1712 – England
‘Uses the property of condensing steam to create a partial vacuüm in a cylinder and therefore pull a piston. The system was highly inefficient but was used to pump water from mines’
Today, the credit for the steam engine is usually given to James Watt, while the name Thomas Newcomen remains shrouded in obscurity.
The design of his low-pressure steam engine involved heating water underneath a large piston that was encased in a cylinder.

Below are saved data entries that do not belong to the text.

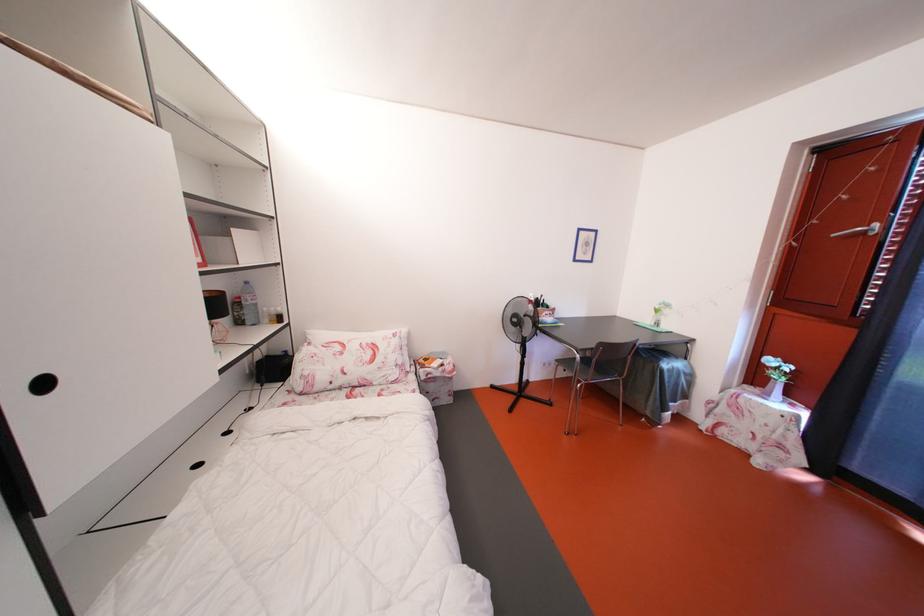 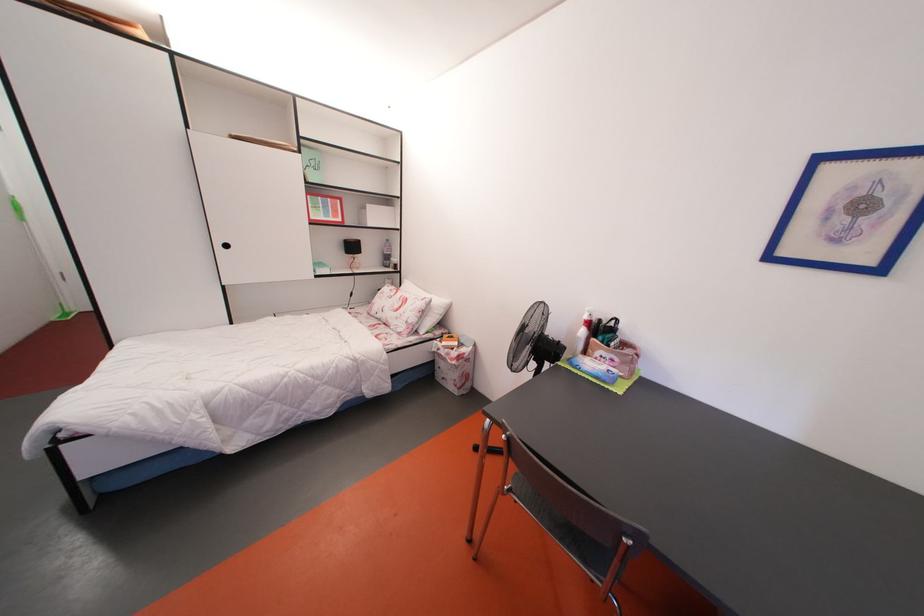 Locate, in the second image, the point that corresponds to [407,368] in the first image.

(417, 326) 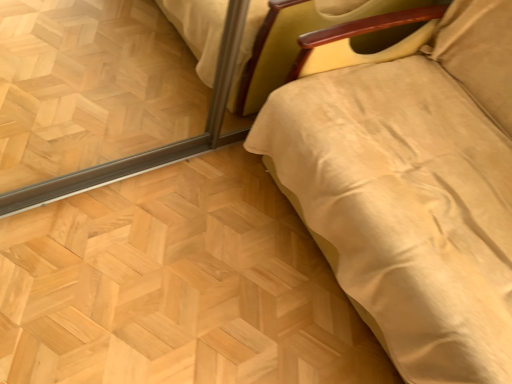 Question: Based on their positions, is natural wood floor at lower right located to the left or right of beige fabric bed at right?

Choices:
 (A) right
 (B) left

Answer: (B)

Question: From a real-world perspective, is natural wood floor at lower right above or below beige fabric bed at right?

Choices:
 (A) below
 (B) above

Answer: (A)

Question: Relative to beige fabric bed at right, is natural wood floor at lower right in front or behind?

Choices:
 (A) behind
 (B) front

Answer: (A)

Question: Is beige fabric bed at right taller or shorter than natural wood floor at lower right?

Choices:
 (A) short
 (B) tall

Answer: (B)

Question: From the image's perspective, is beige fabric bed at right located above or below natural wood floor at lower right?

Choices:
 (A) below
 (B) above

Answer: (B)

Question: Considering the positions of point (465, 261) and point (6, 301), is point (465, 261) closer or farther from the camera than point (6, 301)?

Choices:
 (A) closer
 (B) farther

Answer: (A)

Question: In the image, is beige fabric bed at right on the left side or the right side of natural wood floor at lower right?

Choices:
 (A) left
 (B) right

Answer: (B) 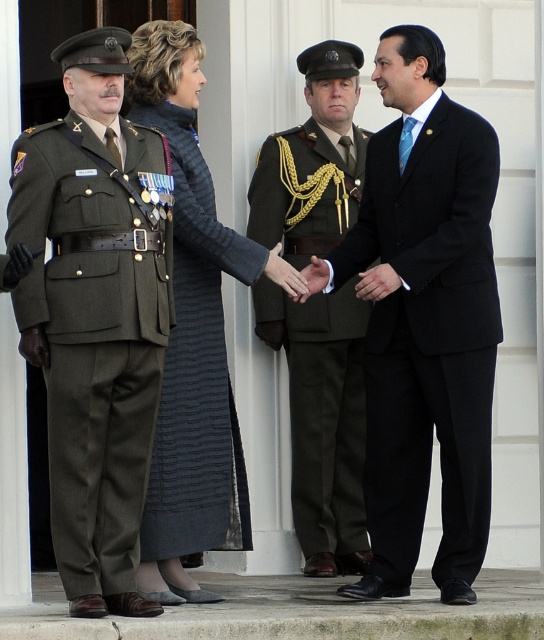 You are attending a formal event and notice two individuals in the scene. One is wearing a green fabric uniform at left, and the other is in a black satin suit at center. Based on their positions, which individual is closer to the entrance of the event venue?

The black satin suit at center is to the right of the green fabric uniform at left, so the black satin suit at center is closer to the entrance if the entrance is on the right side of the scene.

You are a photographer at a formal event. You need to position yourself to capture a photo of the black satin suit at center. According to the scene description, where should you aim your camera?

The black satin suit at center is located at point (423, 320), so you should aim your camera at those coordinates to capture it. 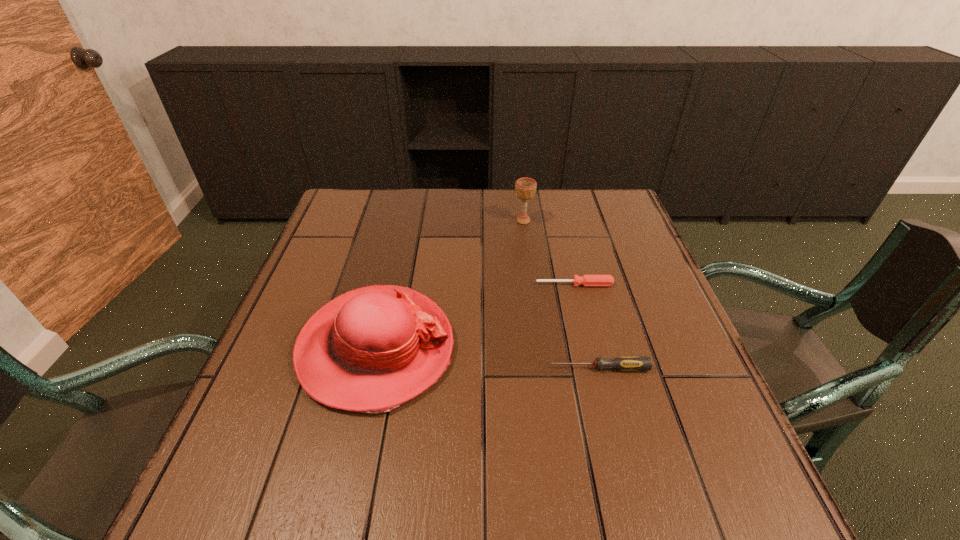 Find the location of a particular element. hat is located at coordinates (372, 349).

Where is `the farthest object`? Image resolution: width=960 pixels, height=540 pixels. the farthest object is located at coordinates (525, 188).

Find the location of a particular element. The image size is (960, 540). the nearer screwdriver is located at coordinates (623, 363).

What are the coordinates of `the third nearest object` in the screenshot? It's located at (586, 280).

Locate an element on the screen. Image resolution: width=960 pixels, height=540 pixels. free location located at the front of the hat with a bow is located at coordinates (512, 348).

At what (x,y) coordinates should I click in order to perform the action: click on vacant point located on the front of the chalice. Please return your answer as a coordinate pair (x, y). The height and width of the screenshot is (540, 960). Looking at the image, I should click on (534, 303).

This screenshot has width=960, height=540. What are the coordinates of `vacant area located 0.090m insert the nearer screwdriver into a screw head` in the screenshot? It's located at (505, 368).

Locate an element on the screen. blank area located 0.360m insert the nearer screwdriver into a screw head is located at coordinates (371, 368).

You are a GUI agent. You are given a task and a screenshot of the screen. Output one action in this format:
    pyautogui.click(x=<x>, y=<y>)
    Task: Click on the vacant region located insert the nearer screwdriver into a screw head
    Image resolution: width=960 pixels, height=540 pixels.
    Given the screenshot: What is the action you would take?
    pyautogui.click(x=355, y=368)

Identify the location of vacant space positioned 0.260m on the left of the farther screwdriver. (429, 285). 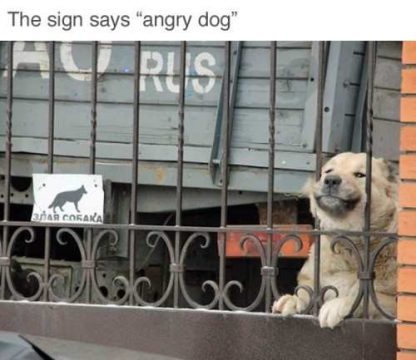 You are a GUI agent. You are given a task and a screenshot of the screen. Output one action in this format:
    pyautogui.click(x=<x>, y=<y>)
    Task: Click on the brick pillar
    The image size is (416, 360).
    Given the screenshot: What is the action you would take?
    pyautogui.click(x=411, y=250) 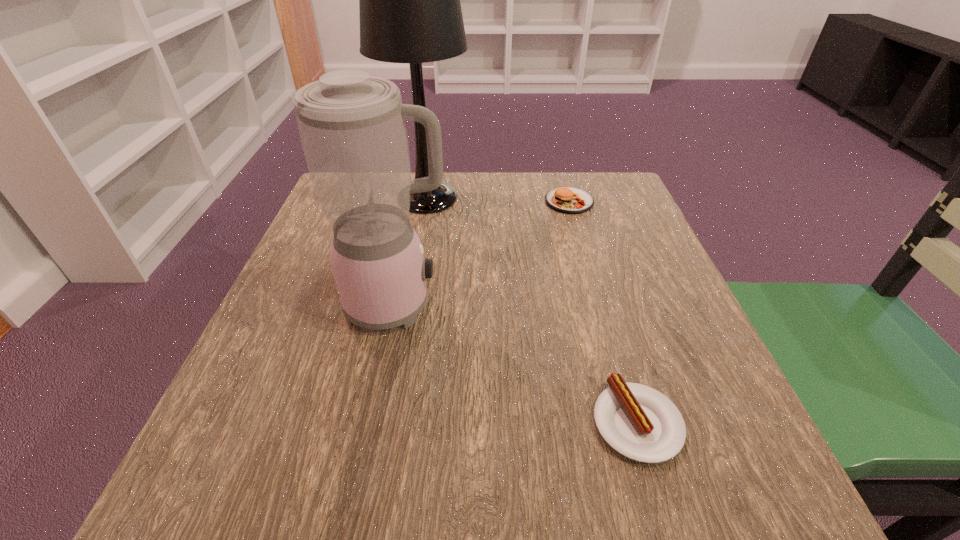 Locate an element on the screen. The width and height of the screenshot is (960, 540). free space in the image that satisfies the following two spatial constraints: 1. on the front side of the third tallest object; 2. on the left side of the nearest object is located at coordinates (633, 422).

The width and height of the screenshot is (960, 540). In order to click on vacant space that satisfies the following two spatial constraints: 1. on the front side of the table lamp; 2. on the left side of the sausage in this screenshot , I will do `click(389, 422)`. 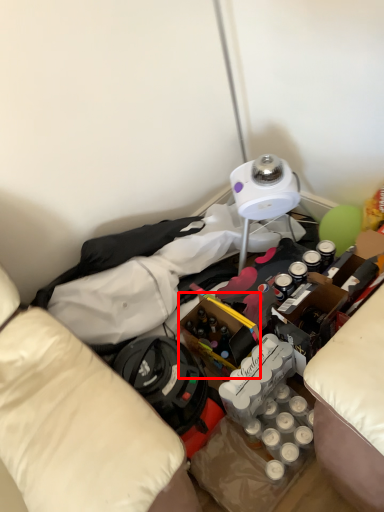 Question: Considering the relative positions of wine bottle (annotated by the red box) and clothing in the image provided, where is wine bottle (annotated by the red box) located with respect to the staircase?

Choices:
 (A) right
 (B) left

Answer: (A) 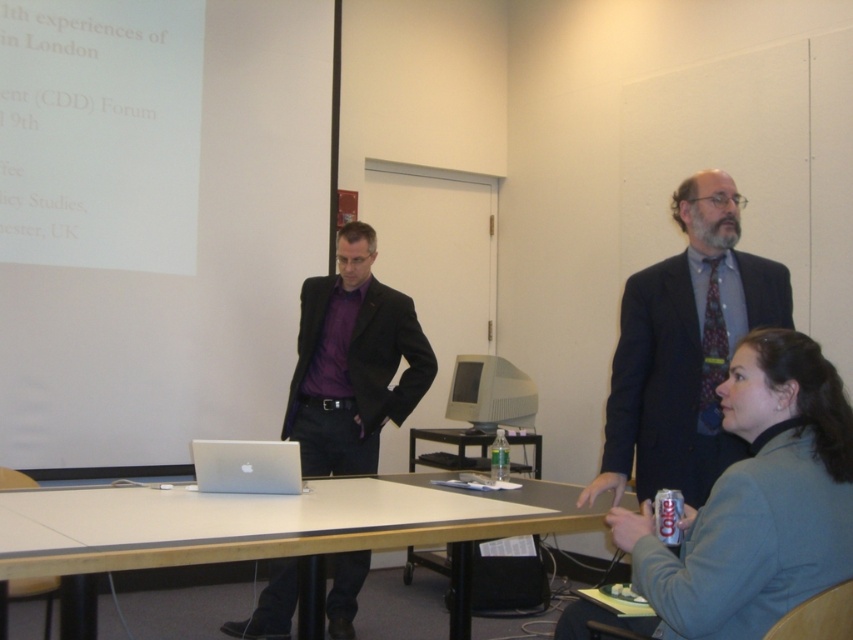 You are a person who is 1.8 meters tall. You are standing in front of the light brown wooden table at center. Can you comfortably rest your hands on the table without bending over?

The light brown wooden table at center is 1.60 meters away from the viewer. Since the average comfortable reaching distance for someone of your height is around 1.5 meters, you might need to take a small step forward to comfortably rest your hands on the table without bending over.

You are organizing a presentation in the conference room. You need to place a large projector on the table. The projector is wider than the silver metallic laptop at center. Can the projector fit on the light brown wooden table at center if it is placed to the right of the laptop?

The light brown wooden table at center is to the right of the silver metallic laptop at center, so placing the projector to the right of the laptop would utilize the available space. Since the table is at the center and the laptop is positioned to the left of it, there should be enough space for the projector provided it doesn

You are standing in the conference room and want to find the matte black suit at center. Where is it located in terms of coordinates?

The matte black suit at center is located at coordinates point (352,362). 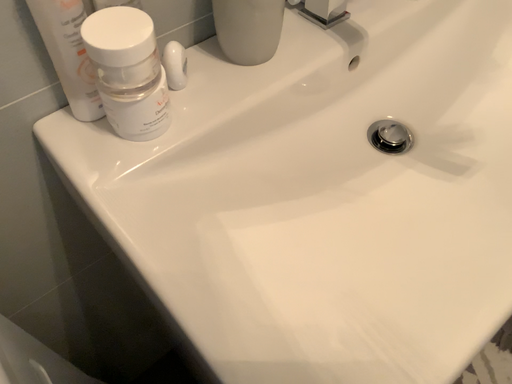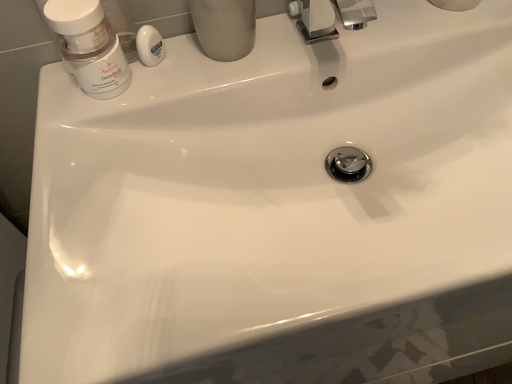 Question: Which way did the camera rotate in the video?

Choices:
 (A) rotated left
 (B) rotated right

Answer: (A) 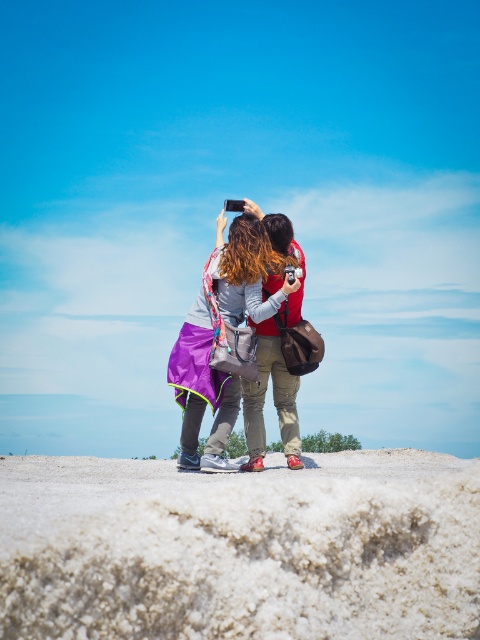 Who is shorter, purple fabric jacket at center or matte red shoes at center?

Standing shorter between the two is matte red shoes at center.

Between purple fabric jacket at center and matte red shoes at center, which one is positioned lower?

matte red shoes at center is below.

Locate an element on the screen. This screenshot has width=480, height=640. purple fabric jacket at center is located at coordinates (202, 390). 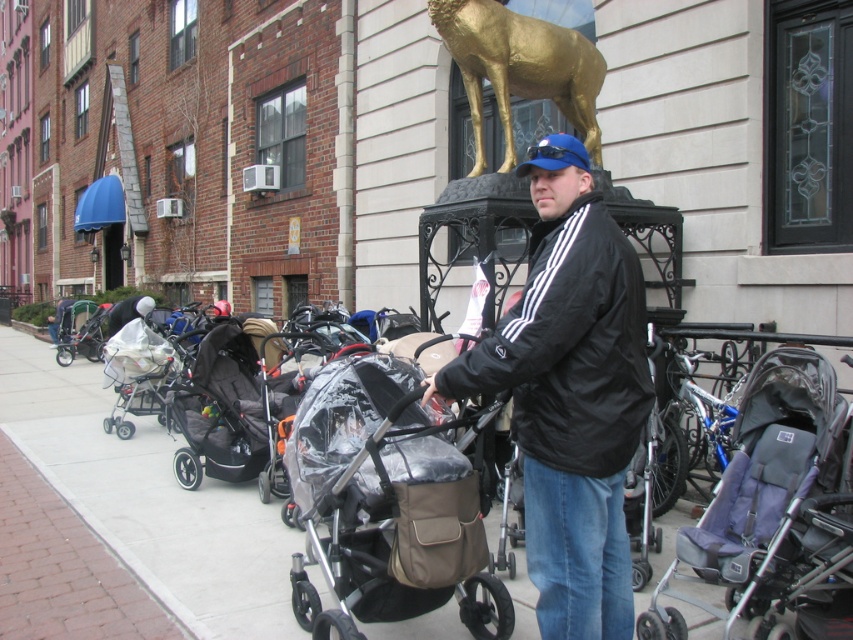 You are a delivery person trying to place a large package on the smooth concrete sidewalk at center. However, there is a clear plastic baby carriage at center in the way. Based on their sizes, can you determine if the sidewalk has enough space to accommodate the package without moving the carriage?

The smooth concrete sidewalk at center is shorter than the clear plastic baby carriage at center, meaning the sidewalk is not long enough to fit the package alongside the carriage. You would need to move the carriage to make space.

You are a delivery person trying to navigate through the sidewalk. You see a gray fabric stroller at center and a blue fabric baseball cap at center. Which object should you avoid to pass through safely?

The gray fabric stroller at center is wider than the blue fabric baseball cap at center, so you should avoid the gray fabric stroller at center to pass through safely. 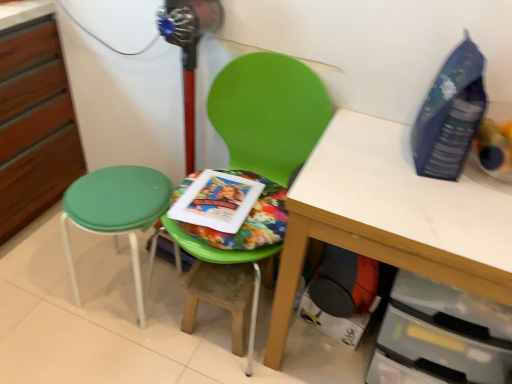 Question: From the image's perspective, is wooden step stool at center located above or below green fabric stool at left?

Choices:
 (A) above
 (B) below

Answer: (B)

Question: From a real-world perspective, is wooden step stool at center physically located above or below green fabric stool at left?

Choices:
 (A) below
 (B) above

Answer: (A)

Question: Estimate the real-world distances between objects in this image. Which object is farther from the green fabric stool at left?

Choices:
 (A) wooden step stool at center
 (B) blue plastic bottle at upper right
 (C) green plastic chair at center
 (D) multicolored fabric paperback book at center
 (E) white matte table at center

Answer: (B)

Question: Considering the real-world distances, which object is closest to the green fabric stool at left?

Choices:
 (A) white matte table at center
 (B) blue plastic bottle at upper right
 (C) green plastic chair at center
 (D) wooden step stool at center
 (E) multicolored fabric paperback book at center

Answer: (E) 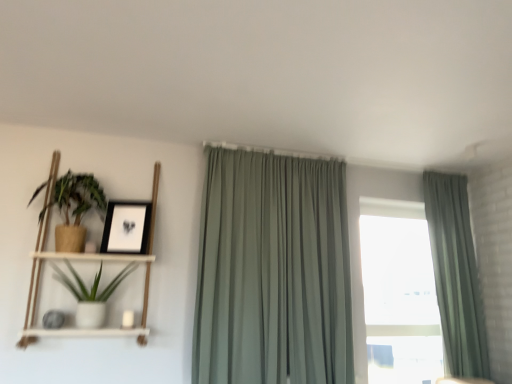 Question: Is sage green fabric curtain at center, acting as the first curtain starting from the left, at the right side of matte black picture frame at upper left?

Choices:
 (A) no
 (B) yes

Answer: (B)

Question: Is sage green fabric curtain at center, acting as the second curtain starting from the right, further to the viewer compared to matte black picture frame at upper left?

Choices:
 (A) no
 (B) yes

Answer: (A)

Question: Is matte black picture frame at upper left inside sage green fabric curtain at center, acting as the first curtain starting from the left?

Choices:
 (A) yes
 (B) no

Answer: (B)

Question: Considering the relative sizes of sage green fabric curtain at center, acting as the first curtain starting from the left, and matte black picture frame at upper left in the image provided, is sage green fabric curtain at center, acting as the first curtain starting from the left, shorter than matte black picture frame at upper left?

Choices:
 (A) no
 (B) yes

Answer: (A)

Question: Does sage green fabric curtain at center, acting as the first curtain starting from the left, turn towards matte black picture frame at upper left?

Choices:
 (A) yes
 (B) no

Answer: (B)

Question: Is sage green fabric curtain at center, acting as the first curtain starting from the left, far from matte black picture frame at upper left?

Choices:
 (A) yes
 (B) no

Answer: (B)

Question: Would you say white wood shelf at left contains matte brown pot at left, positioned as the first houseplant in top-to-bottom order?

Choices:
 (A) no
 (B) yes

Answer: (B)

Question: Does white wood shelf at left come in front of matte brown pot at left, positioned as the first houseplant in top-to-bottom order?

Choices:
 (A) no
 (B) yes

Answer: (B)

Question: From a real-world perspective, is white wood shelf at left on matte brown pot at left, the 2th houseplant from the bottom?

Choices:
 (A) yes
 (B) no

Answer: (B)

Question: From the image's perspective, does white wood shelf at left appear lower than matte brown pot at left, positioned as the first houseplant in top-to-bottom order?

Choices:
 (A) yes
 (B) no

Answer: (A)

Question: Is white wood shelf at left at the left side of matte brown pot at left, the 2th houseplant from the bottom?

Choices:
 (A) no
 (B) yes

Answer: (A)

Question: Is white wood shelf at left to the right of matte brown pot at left, positioned as the first houseplant in top-to-bottom order, from the viewer's perspective?

Choices:
 (A) no
 (B) yes

Answer: (B)

Question: Is matte brown pot at left, the 2th houseplant from the bottom, outside white wood shelf at left?

Choices:
 (A) yes
 (B) no

Answer: (B) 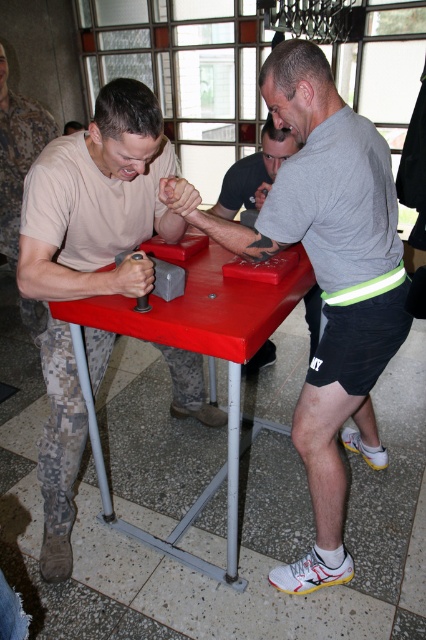 Does camouflage uniform at left have a greater width compared to red plastic table at center?

In fact, camouflage uniform at left might be narrower than red plastic table at center.

Is camouflage uniform at left bigger than red plastic table at center?

Incorrect, camouflage uniform at left is not larger than red plastic table at center.

The image size is (426, 640). In order to click on camouflage uniform at left in this screenshot , I will do `click(100, 202)`.

Which is more to the left, gray matte shirt at center or camouflage uniform at left?

camouflage uniform at left is more to the left.

Who is taller, gray matte shirt at center or camouflage uniform at left?

gray matte shirt at center is taller.

Does point (310, 560) lie in front of point (95, 372)?

Yes, it is.

Find the location of a particular element. This screenshot has height=640, width=426. gray matte shirt at center is located at coordinates (330, 282).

Steam that was released as a result of the heating forced the piston upwards. A jet of water was then released from a tank above the piston. The sudden cooling of the steam made it condense, creating a partial vacuüm which atmospheric pressure then pushed down on, forcing the piston downwards again. The piston was attached to a two-headed lever, the other side of which was attached to a pump in the mineshaft. As it moved up and down, the lever moved likewise and a pumping motion was created in the shaft, which could be used to eject flood water.
The first engine could remove about 120 gallons per minute, completing about twelve strokes in that time, and had the equivalent of about 5.5 horsepower. Even though the engine was still not particularly powerful, was hugely inefficient to run, and burnt huge amounts of coal, it would work reliably 24-hours a day.
The steam engine originally developed by Newcomen for work in the mines was quickly developed by engineers like JAMES WATT and RICHARD TREVITHICK (1771-1833) into the steam locomotive.